IgG and IgY are different on several levels:

• Little or no immunological cross-reactivity between IgY and mammalian IgG

• IgY - higher molecular weight due to an extra heavy chain constant domain

• IgY lacks a well-defined hinge region

• IgY heavy chains lack Fc domains so they don’t fix complement or bind protein A or protein G

• IgY can facilitate anaphylactic reactions, which can only be done by IgE in mammals

So, given these differences and similarities, why would you want to use IgYs in your research?

The very fact that the molecules are so similar in both their biological role and their structure, yet different enough not to cross-react offers several advantages to a research scientist. In most experimental applications, including Western blotting, immunohistochemistry, immunocytochemistry, ELISA and functional blocking experiments, both IgG and IgY are equivalent, meaning IgY can generally be used as a direct alternative to IgG⁵.

Advantages of IgY

• Higher avidity - Chickens are not mammals so their reaction to a mammalian antigen is enhanced leading to high-avidity antibodies. The response is particularly to strong to mammalian antigens and especially those which are highly conserved.

• Humane – What could be more humane? The chicken lays the egg, so there is no need to bleed or otherwise conduct procedures on the chicken; you just collect the eggs. Plus, Chickens are cheaper to keep than rabbits!⁶

• High yield – one chicken can produce large quantities of IgY against low quantities of antigen. Some can produce 2.5 - 3 g of IgY per month, which is 10-20 times the amount of a rabbit⁶

• Quick – Compared to rabbits, you can obtain high-titre antibody from eggs as early as day 25.

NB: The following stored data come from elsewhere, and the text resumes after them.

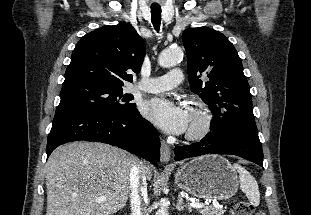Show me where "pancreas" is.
Listing matches in <instances>:
<instances>
[{"instance_id": "pancreas-1", "label": "pancreas", "mask_w": 311, "mask_h": 215, "mask_svg": "<svg viewBox=\"0 0 311 215\" xmlns=\"http://www.w3.org/2000/svg\"><path fill=\"white\" fill-rule=\"evenodd\" d=\"M202 215H223L225 210L213 206L205 205L198 210Z\"/></svg>"}]
</instances>
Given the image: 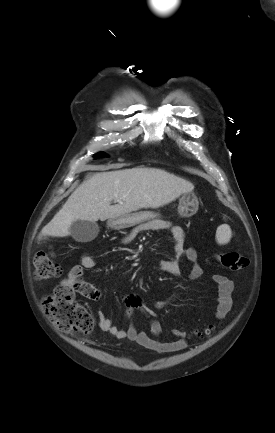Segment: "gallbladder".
I'll return each instance as SVG.
<instances>
[{
    "label": "gallbladder",
    "instance_id": "1",
    "mask_svg": "<svg viewBox=\"0 0 275 433\" xmlns=\"http://www.w3.org/2000/svg\"><path fill=\"white\" fill-rule=\"evenodd\" d=\"M69 232L74 240L87 243L97 237L99 226L96 222L77 220L72 223Z\"/></svg>",
    "mask_w": 275,
    "mask_h": 433
}]
</instances>
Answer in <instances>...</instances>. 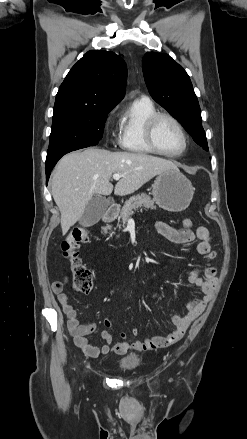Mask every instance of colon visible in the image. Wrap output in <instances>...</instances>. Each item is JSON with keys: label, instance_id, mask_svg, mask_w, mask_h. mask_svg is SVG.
<instances>
[{"label": "colon", "instance_id": "1", "mask_svg": "<svg viewBox=\"0 0 247 439\" xmlns=\"http://www.w3.org/2000/svg\"><path fill=\"white\" fill-rule=\"evenodd\" d=\"M184 227H191L190 219L183 220ZM88 240V233L83 228H74L61 243V250L67 261L68 270L73 278L74 288L82 293H88L93 286V274L82 262L79 256V248Z\"/></svg>", "mask_w": 247, "mask_h": 439}]
</instances>
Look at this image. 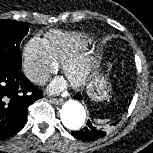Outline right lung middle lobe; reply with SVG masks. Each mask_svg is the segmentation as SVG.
<instances>
[{"label":"right lung middle lobe","instance_id":"right-lung-middle-lobe-1","mask_svg":"<svg viewBox=\"0 0 153 153\" xmlns=\"http://www.w3.org/2000/svg\"><path fill=\"white\" fill-rule=\"evenodd\" d=\"M29 26L26 22L0 20V62L22 67L20 42Z\"/></svg>","mask_w":153,"mask_h":153}]
</instances>
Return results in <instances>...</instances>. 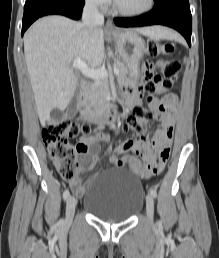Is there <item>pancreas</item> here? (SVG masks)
<instances>
[{"mask_svg": "<svg viewBox=\"0 0 219 258\" xmlns=\"http://www.w3.org/2000/svg\"><path fill=\"white\" fill-rule=\"evenodd\" d=\"M113 66L119 69L118 81L128 83L127 66L120 61H114ZM108 95H110L109 81L107 79L95 80L84 93V104L90 109H98L105 104Z\"/></svg>", "mask_w": 219, "mask_h": 258, "instance_id": "obj_1", "label": "pancreas"}]
</instances>
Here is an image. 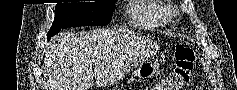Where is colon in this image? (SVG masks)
<instances>
[{"instance_id": "1", "label": "colon", "mask_w": 237, "mask_h": 90, "mask_svg": "<svg viewBox=\"0 0 237 90\" xmlns=\"http://www.w3.org/2000/svg\"><path fill=\"white\" fill-rule=\"evenodd\" d=\"M174 55V70L152 90H182L190 82L195 60L193 49L186 45H178Z\"/></svg>"}]
</instances>
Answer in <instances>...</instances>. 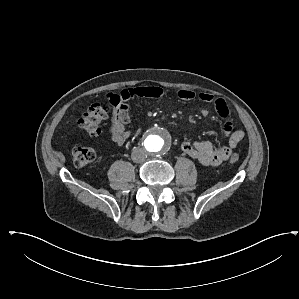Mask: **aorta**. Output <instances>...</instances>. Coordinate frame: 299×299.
<instances>
[{"mask_svg": "<svg viewBox=\"0 0 299 299\" xmlns=\"http://www.w3.org/2000/svg\"><path fill=\"white\" fill-rule=\"evenodd\" d=\"M167 137L159 131H153L144 140V147L150 155H158L166 150Z\"/></svg>", "mask_w": 299, "mask_h": 299, "instance_id": "aorta-1", "label": "aorta"}]
</instances>
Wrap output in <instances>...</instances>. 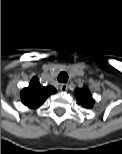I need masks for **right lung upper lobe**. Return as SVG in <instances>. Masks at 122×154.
I'll use <instances>...</instances> for the list:
<instances>
[{"label":"right lung upper lobe","mask_w":122,"mask_h":154,"mask_svg":"<svg viewBox=\"0 0 122 154\" xmlns=\"http://www.w3.org/2000/svg\"><path fill=\"white\" fill-rule=\"evenodd\" d=\"M56 93V89L52 86L43 87L38 78L33 77L29 86L24 88L21 92L22 102L31 109L40 107L45 99Z\"/></svg>","instance_id":"obj_1"}]
</instances>
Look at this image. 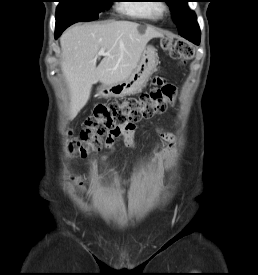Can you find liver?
<instances>
[{
    "mask_svg": "<svg viewBox=\"0 0 258 275\" xmlns=\"http://www.w3.org/2000/svg\"><path fill=\"white\" fill-rule=\"evenodd\" d=\"M163 34L132 21L74 25L60 37L61 68L71 94L70 118L90 98L93 84L105 86L126 79L137 66L147 43ZM104 58L96 66L100 49Z\"/></svg>",
    "mask_w": 258,
    "mask_h": 275,
    "instance_id": "obj_1",
    "label": "liver"
}]
</instances>
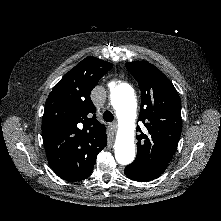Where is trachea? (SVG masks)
<instances>
[{"label": "trachea", "mask_w": 221, "mask_h": 221, "mask_svg": "<svg viewBox=\"0 0 221 221\" xmlns=\"http://www.w3.org/2000/svg\"><path fill=\"white\" fill-rule=\"evenodd\" d=\"M103 119L106 121V122H112L113 119H114V116L112 114V112L110 111H105L104 114H103Z\"/></svg>", "instance_id": "1"}]
</instances>
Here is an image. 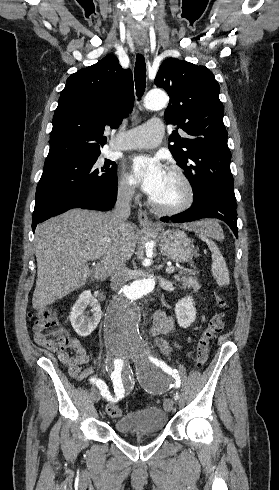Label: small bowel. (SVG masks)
Returning a JSON list of instances; mask_svg holds the SVG:
<instances>
[{
    "label": "small bowel",
    "mask_w": 279,
    "mask_h": 490,
    "mask_svg": "<svg viewBox=\"0 0 279 490\" xmlns=\"http://www.w3.org/2000/svg\"><path fill=\"white\" fill-rule=\"evenodd\" d=\"M176 331L174 319L163 311H156L153 316L152 332L156 339V343L165 354H169L172 350L171 343L163 339V335L173 334ZM71 348L73 353L58 352V360L66 366L69 374L76 380H88L94 373L93 366H87L89 362V354L86 348L80 343L77 338H73ZM97 363V361H96Z\"/></svg>",
    "instance_id": "obj_1"
}]
</instances>
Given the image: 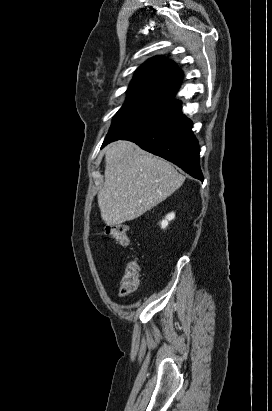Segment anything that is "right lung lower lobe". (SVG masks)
I'll list each match as a JSON object with an SVG mask.
<instances>
[{"instance_id":"obj_1","label":"right lung lower lobe","mask_w":272,"mask_h":411,"mask_svg":"<svg viewBox=\"0 0 272 411\" xmlns=\"http://www.w3.org/2000/svg\"><path fill=\"white\" fill-rule=\"evenodd\" d=\"M191 128V120L179 109L127 136L106 137L103 146L118 139L133 141L142 149L173 162L192 177L203 181L199 144Z\"/></svg>"}]
</instances>
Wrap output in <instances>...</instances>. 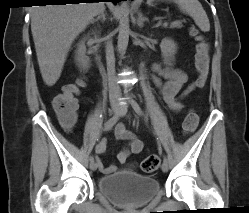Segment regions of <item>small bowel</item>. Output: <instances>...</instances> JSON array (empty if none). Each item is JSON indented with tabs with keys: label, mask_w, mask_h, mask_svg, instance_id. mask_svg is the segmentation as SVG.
I'll list each match as a JSON object with an SVG mask.
<instances>
[{
	"label": "small bowel",
	"mask_w": 249,
	"mask_h": 213,
	"mask_svg": "<svg viewBox=\"0 0 249 213\" xmlns=\"http://www.w3.org/2000/svg\"><path fill=\"white\" fill-rule=\"evenodd\" d=\"M153 82L159 89L161 99L165 105L173 112H180L183 103L180 98L188 95L194 88L195 83H191L179 96L183 85L187 82V74L180 69H163L159 64L153 65ZM76 121V120H75ZM64 128L71 129L75 124H68L61 120ZM114 135L117 140L125 141L127 146L117 154L119 163H125L132 154L136 155L142 152L143 142L129 131L123 123H119L114 128ZM106 151V140L103 139L95 146L96 161L99 169L104 174L112 173L115 170L114 165H104L100 156Z\"/></svg>",
	"instance_id": "obj_1"
}]
</instances>
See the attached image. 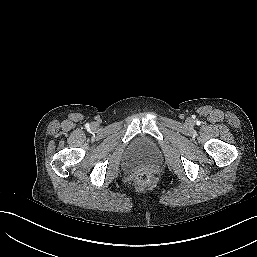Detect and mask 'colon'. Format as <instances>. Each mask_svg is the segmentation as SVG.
Wrapping results in <instances>:
<instances>
[{"label":"colon","instance_id":"colon-1","mask_svg":"<svg viewBox=\"0 0 257 257\" xmlns=\"http://www.w3.org/2000/svg\"><path fill=\"white\" fill-rule=\"evenodd\" d=\"M153 176L147 172H141L136 176V182L139 186L145 187L152 183Z\"/></svg>","mask_w":257,"mask_h":257}]
</instances>
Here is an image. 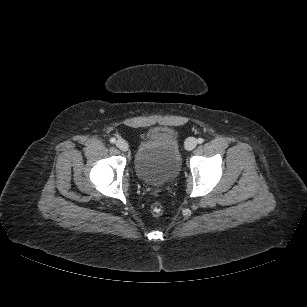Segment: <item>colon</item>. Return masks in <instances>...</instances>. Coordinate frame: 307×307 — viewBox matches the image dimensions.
I'll return each mask as SVG.
<instances>
[{
	"mask_svg": "<svg viewBox=\"0 0 307 307\" xmlns=\"http://www.w3.org/2000/svg\"><path fill=\"white\" fill-rule=\"evenodd\" d=\"M162 206L159 203H154L151 207V212L154 216H159L162 214Z\"/></svg>",
	"mask_w": 307,
	"mask_h": 307,
	"instance_id": "colon-1",
	"label": "colon"
}]
</instances>
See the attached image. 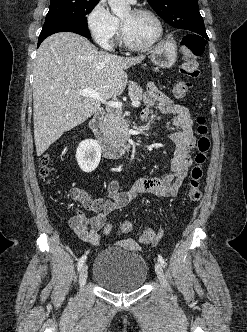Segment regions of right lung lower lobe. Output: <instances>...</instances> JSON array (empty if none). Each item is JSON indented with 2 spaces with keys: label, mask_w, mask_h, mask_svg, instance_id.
<instances>
[{
  "label": "right lung lower lobe",
  "mask_w": 247,
  "mask_h": 332,
  "mask_svg": "<svg viewBox=\"0 0 247 332\" xmlns=\"http://www.w3.org/2000/svg\"><path fill=\"white\" fill-rule=\"evenodd\" d=\"M57 32H74L86 38H91L88 26H84L74 21L53 20L44 23L42 31L39 35L38 46L45 38Z\"/></svg>",
  "instance_id": "obj_1"
}]
</instances>
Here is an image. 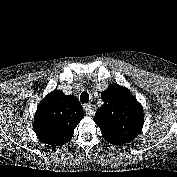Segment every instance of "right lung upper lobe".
<instances>
[{
    "label": "right lung upper lobe",
    "mask_w": 177,
    "mask_h": 177,
    "mask_svg": "<svg viewBox=\"0 0 177 177\" xmlns=\"http://www.w3.org/2000/svg\"><path fill=\"white\" fill-rule=\"evenodd\" d=\"M83 117L82 106L76 97L56 89L38 105L34 131L42 142L52 147L62 146L71 140L75 127Z\"/></svg>",
    "instance_id": "right-lung-upper-lobe-1"
}]
</instances>
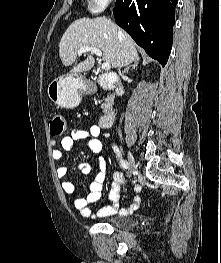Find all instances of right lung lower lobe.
<instances>
[{
    "label": "right lung lower lobe",
    "mask_w": 221,
    "mask_h": 263,
    "mask_svg": "<svg viewBox=\"0 0 221 263\" xmlns=\"http://www.w3.org/2000/svg\"><path fill=\"white\" fill-rule=\"evenodd\" d=\"M177 0H116L114 17L146 53L162 66L172 48Z\"/></svg>",
    "instance_id": "obj_1"
}]
</instances>
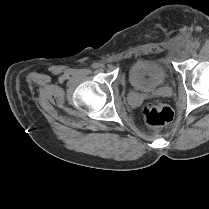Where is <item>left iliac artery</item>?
<instances>
[{"label":"left iliac artery","mask_w":209,"mask_h":209,"mask_svg":"<svg viewBox=\"0 0 209 209\" xmlns=\"http://www.w3.org/2000/svg\"><path fill=\"white\" fill-rule=\"evenodd\" d=\"M199 46H200V43L198 41L193 43V48L197 49L199 48Z\"/></svg>","instance_id":"44dca946"}]
</instances>
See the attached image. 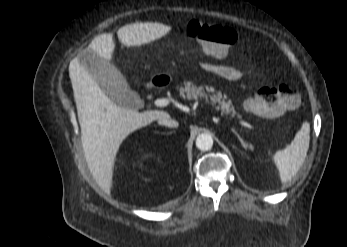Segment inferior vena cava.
Returning <instances> with one entry per match:
<instances>
[{
    "label": "inferior vena cava",
    "mask_w": 347,
    "mask_h": 247,
    "mask_svg": "<svg viewBox=\"0 0 347 247\" xmlns=\"http://www.w3.org/2000/svg\"><path fill=\"white\" fill-rule=\"evenodd\" d=\"M158 123L170 128H176L179 125L178 122L172 119L168 113H163L162 116L158 118Z\"/></svg>",
    "instance_id": "inferior-vena-cava-1"
}]
</instances>
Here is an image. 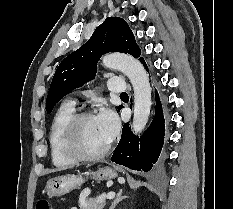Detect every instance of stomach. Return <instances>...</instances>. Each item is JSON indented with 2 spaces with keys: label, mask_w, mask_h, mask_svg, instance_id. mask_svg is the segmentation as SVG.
<instances>
[{
  "label": "stomach",
  "mask_w": 233,
  "mask_h": 209,
  "mask_svg": "<svg viewBox=\"0 0 233 209\" xmlns=\"http://www.w3.org/2000/svg\"><path fill=\"white\" fill-rule=\"evenodd\" d=\"M86 175H90L95 180L103 181L114 179L118 174L114 169L104 167ZM85 180L82 175L66 174L58 176L47 181L46 192L50 197H60L74 189L80 188Z\"/></svg>",
  "instance_id": "0dacf381"
}]
</instances>
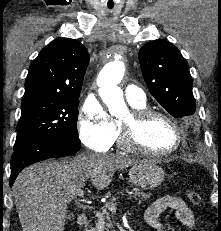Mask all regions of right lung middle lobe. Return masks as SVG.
Wrapping results in <instances>:
<instances>
[{"label": "right lung middle lobe", "mask_w": 221, "mask_h": 231, "mask_svg": "<svg viewBox=\"0 0 221 231\" xmlns=\"http://www.w3.org/2000/svg\"><path fill=\"white\" fill-rule=\"evenodd\" d=\"M78 105V97H36L22 100L14 150L39 138L79 140Z\"/></svg>", "instance_id": "1"}]
</instances>
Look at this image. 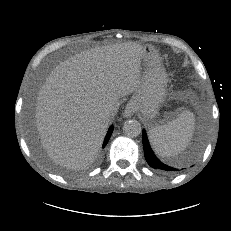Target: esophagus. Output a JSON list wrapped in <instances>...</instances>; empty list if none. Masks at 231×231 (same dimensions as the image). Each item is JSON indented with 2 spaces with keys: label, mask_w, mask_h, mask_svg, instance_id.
I'll return each instance as SVG.
<instances>
[{
  "label": "esophagus",
  "mask_w": 231,
  "mask_h": 231,
  "mask_svg": "<svg viewBox=\"0 0 231 231\" xmlns=\"http://www.w3.org/2000/svg\"><path fill=\"white\" fill-rule=\"evenodd\" d=\"M135 107L132 103H128L123 112L124 117H131L135 114Z\"/></svg>",
  "instance_id": "obj_1"
}]
</instances>
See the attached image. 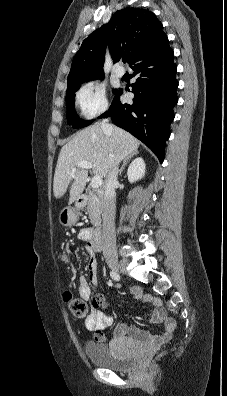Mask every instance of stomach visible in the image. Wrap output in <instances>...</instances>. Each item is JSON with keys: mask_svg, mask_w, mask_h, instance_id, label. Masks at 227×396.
<instances>
[{"mask_svg": "<svg viewBox=\"0 0 227 396\" xmlns=\"http://www.w3.org/2000/svg\"><path fill=\"white\" fill-rule=\"evenodd\" d=\"M82 204L76 201L74 207H66L59 214V223L64 227H70L78 221L79 211Z\"/></svg>", "mask_w": 227, "mask_h": 396, "instance_id": "stomach-1", "label": "stomach"}]
</instances>
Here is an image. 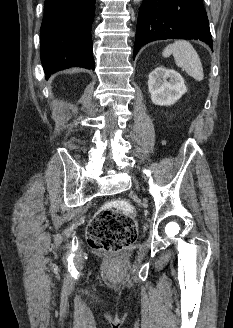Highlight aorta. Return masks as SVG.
<instances>
[{
    "mask_svg": "<svg viewBox=\"0 0 233 328\" xmlns=\"http://www.w3.org/2000/svg\"><path fill=\"white\" fill-rule=\"evenodd\" d=\"M139 1H141V0H134V2H139Z\"/></svg>",
    "mask_w": 233,
    "mask_h": 328,
    "instance_id": "762f6f07",
    "label": "aorta"
}]
</instances>
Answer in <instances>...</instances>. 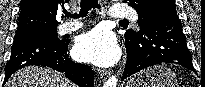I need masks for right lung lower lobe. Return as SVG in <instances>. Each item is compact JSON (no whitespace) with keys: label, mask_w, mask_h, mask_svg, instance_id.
<instances>
[{"label":"right lung lower lobe","mask_w":205,"mask_h":87,"mask_svg":"<svg viewBox=\"0 0 205 87\" xmlns=\"http://www.w3.org/2000/svg\"><path fill=\"white\" fill-rule=\"evenodd\" d=\"M69 41L43 36L15 38L11 57L5 67L4 84L18 69L28 65L51 67L65 74L80 87H93V70L84 64L71 61L67 54Z\"/></svg>","instance_id":"1"}]
</instances>
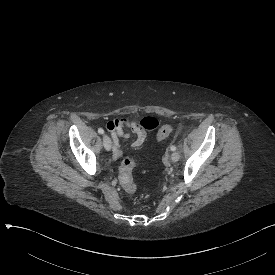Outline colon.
<instances>
[{
	"label": "colon",
	"instance_id": "1",
	"mask_svg": "<svg viewBox=\"0 0 275 275\" xmlns=\"http://www.w3.org/2000/svg\"><path fill=\"white\" fill-rule=\"evenodd\" d=\"M173 132V127L170 125H164L158 130V137L160 139H166ZM134 169H144L145 163L138 162L133 159H128L127 162H123L117 176L118 182L121 187L129 194H133L136 191V184L133 176Z\"/></svg>",
	"mask_w": 275,
	"mask_h": 275
}]
</instances>
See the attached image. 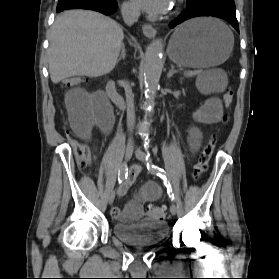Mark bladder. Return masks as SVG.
Here are the masks:
<instances>
[{
  "label": "bladder",
  "mask_w": 279,
  "mask_h": 279,
  "mask_svg": "<svg viewBox=\"0 0 279 279\" xmlns=\"http://www.w3.org/2000/svg\"><path fill=\"white\" fill-rule=\"evenodd\" d=\"M112 230L122 242L145 247L162 242L168 233V225L162 220L143 218L133 224L115 222Z\"/></svg>",
  "instance_id": "1"
}]
</instances>
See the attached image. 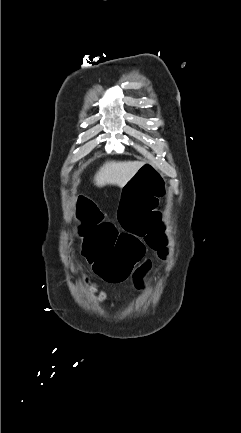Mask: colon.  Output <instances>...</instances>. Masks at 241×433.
I'll return each mask as SVG.
<instances>
[{
    "label": "colon",
    "mask_w": 241,
    "mask_h": 433,
    "mask_svg": "<svg viewBox=\"0 0 241 433\" xmlns=\"http://www.w3.org/2000/svg\"><path fill=\"white\" fill-rule=\"evenodd\" d=\"M154 164L150 159L146 164L137 165L136 172L121 188L117 207L123 230H118L111 220H105V212H99L91 197H85L83 192L75 193V200L82 209L76 207L74 212L78 221H84L77 228L79 234H84L79 237L82 255L91 270L100 272L107 282L125 281L140 262L136 275L146 277L149 274L151 263L144 260L145 246L139 237L157 250L160 258L166 257L165 246L169 245V240L161 236V226H168L170 220L161 214L158 201L169 194L171 184L162 181V173ZM69 264L75 266L77 261L71 259ZM78 286L84 288L86 283L80 281Z\"/></svg>",
    "instance_id": "colon-1"
}]
</instances>
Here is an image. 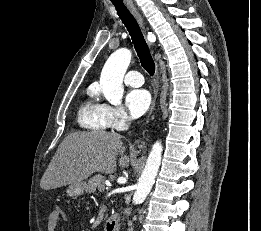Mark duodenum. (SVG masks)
Masks as SVG:
<instances>
[{
    "instance_id": "410a0bca",
    "label": "duodenum",
    "mask_w": 261,
    "mask_h": 231,
    "mask_svg": "<svg viewBox=\"0 0 261 231\" xmlns=\"http://www.w3.org/2000/svg\"><path fill=\"white\" fill-rule=\"evenodd\" d=\"M105 231H119L120 217L118 215L110 216L104 223Z\"/></svg>"
}]
</instances>
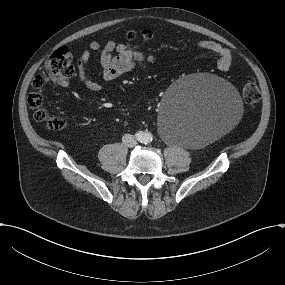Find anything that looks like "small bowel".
I'll list each match as a JSON object with an SVG mask.
<instances>
[{
  "instance_id": "obj_1",
  "label": "small bowel",
  "mask_w": 285,
  "mask_h": 285,
  "mask_svg": "<svg viewBox=\"0 0 285 285\" xmlns=\"http://www.w3.org/2000/svg\"><path fill=\"white\" fill-rule=\"evenodd\" d=\"M198 47L211 51L218 56L217 66L221 71H228L233 62V56L228 48L212 40H201L197 43ZM92 53L99 54L100 65L102 68V77L105 82H111L128 73L129 71L152 64L155 57L146 55L135 50L128 43H116L114 40H108L105 45L97 41H92L89 48L85 49L77 58L78 78L80 82L90 91H101L104 85L95 81L89 72V60ZM67 81L61 85H66Z\"/></svg>"
}]
</instances>
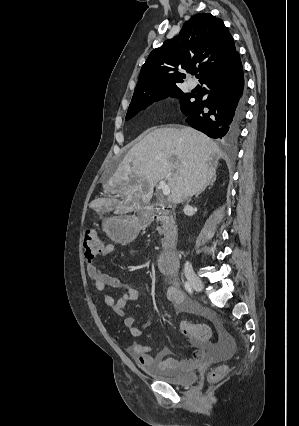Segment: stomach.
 <instances>
[{"mask_svg": "<svg viewBox=\"0 0 299 426\" xmlns=\"http://www.w3.org/2000/svg\"><path fill=\"white\" fill-rule=\"evenodd\" d=\"M103 230L115 242L127 243L132 241L137 234V223L132 218L113 216L105 218L102 223Z\"/></svg>", "mask_w": 299, "mask_h": 426, "instance_id": "stomach-1", "label": "stomach"}]
</instances>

• Lower background - IgY does not bind to IgG Fc receptors meaning you get less false positive staining. They also do not activate mammalian complement systems.

• Cross-reactivity – As there is none to mammalian species, they make an excellent addition to multiple labelling or multi-plex experiments.

• Convenient – IgY is packed neatly in eggs, which can be stored for long periods and the IgY purified to the desired titre/avidity months later.

• IgY can still be digested by papain to produce a divalent Fab fragment.

• IgY can be conjugated to enzymes or fluorophores, biotinylated and gold–labeled by standard procedures, offering you the full range of functionality you would expect from an antibody tool.

References

1. Klemperer, F. Ueber natürliche Immunität und ihre Verwerthung für die Immunisirungstherapie. Arch. Für Exp. Pathol. Pharmakol. 31, 356–382 (1893).

2. Leslie, G. A. & Clem, L. W. Phylogen of immunoglobulin structure and function. 3. Immunoglobulins of the chicken. J. Exp. Med. 130, 1337–1352 (1969).

3. Zhang, X., Calvert, R. A., Sutton, B. J. & Doré, K. A. IgY: a key isotype in antibody evolution: IgY antibody. Biol. Rev. 92, 2144–2156 (2017).

4. Taylor, A. I., Fabiane, S. M., Sutton, B. J. & Calvert, R. A. The Crystal Structure of an Avian IgY-Fc Fragment Reveals Conservation with both Mammalian IgG and IgE † ‡. Biochemistry 48, 558–562 (2009).

5. Lee, W., Syed Atif, A., Tan, S. C. & Leow, C. H. Insights into the chicken IgY with emphasis on the generation and applications of chicken recombinant monoclonal antibodies. J. Immunol. Methods 447, 71–85 (2017).

6. Amro, W. A., Al-Qaisi, W. & Al-Razem, F. Production and purification of IgY antibodies from chicken egg yolk. J. Genet. Eng. Biotechnol. 16, 99–103 (2018).